> **Task objective**
Once the pictures have been set aside, copy every remaining entry exactly.

──────────

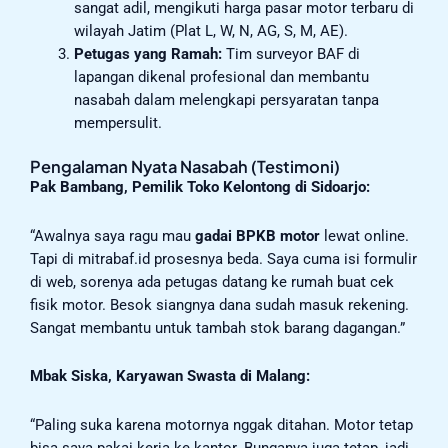
sangat adil, mengikuti harga pasar motor terbaru di
wilayah Jatim (Plat L, W, N, AG, S, M, AE).
Petugas yang Ramah:
Tim surveyor BAF di
lapangan dikenal profesional dan membantu
nasabah dalam melengkapi persyaratan tanpa
mempersulit.
Pengalaman Nyata Nasabah (Testimoni)
Pak Bambang, Pemilik Toko Kelontong di Sidoarjo:
“Awalnya saya ragu mau
gadai BPKB motor
lewat online.
Tapi di mitrabaf.id prosesnya beda. Saya cuma isi formulir
di web, sorenya ada petugas datang ke rumah buat cek
fisik motor. Besok siangnya dana sudah masuk rekening.
Sangat membantu untuk tambah stok barang dagangan.”
Mbak Siska, Karyawan Swasta di Malang:
“Paling suka karena motornya nggak ditahan. Motor tetap
bisa saya pakai kerja ke kantor. Bunganya juga tetap, jadi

──────────

> **Answer to the problem**
sangat adil, mengikuti harga pasar motor terbaru di
wilayah Jatim (Plat L, W, N, AG, S, M, AE).
Petugas yang Ramah:
Tim surveyor BAF di
lapangan dikenal profesional dan membantu
nasabah dalam melengkapi persyaratan tanpa
mempersulit.
Pengalaman Nyata Nasabah (Testimoni)
Pak Bambang, Pemilik Toko Kelontong di Sidoarjo:
“Awalnya saya ragu mau
gadai BPKB motor
lewat online.
Tapi di mitrabaf.id prosesnya beda. Saya cuma isi formulir
di web, sorenya ada petugas datang ke rumah buat cek
fisik motor. Besok siangnya dana sudah masuk rekening.
Sangat membantu untuk tambah stok barang dagangan.”
Mbak Siska, Karyawan Swasta di Malang:
“Paling suka karena motornya nggak ditahan. Motor tetap
bisa saya pakai kerja ke kantor. Bunganya juga tetap, jadi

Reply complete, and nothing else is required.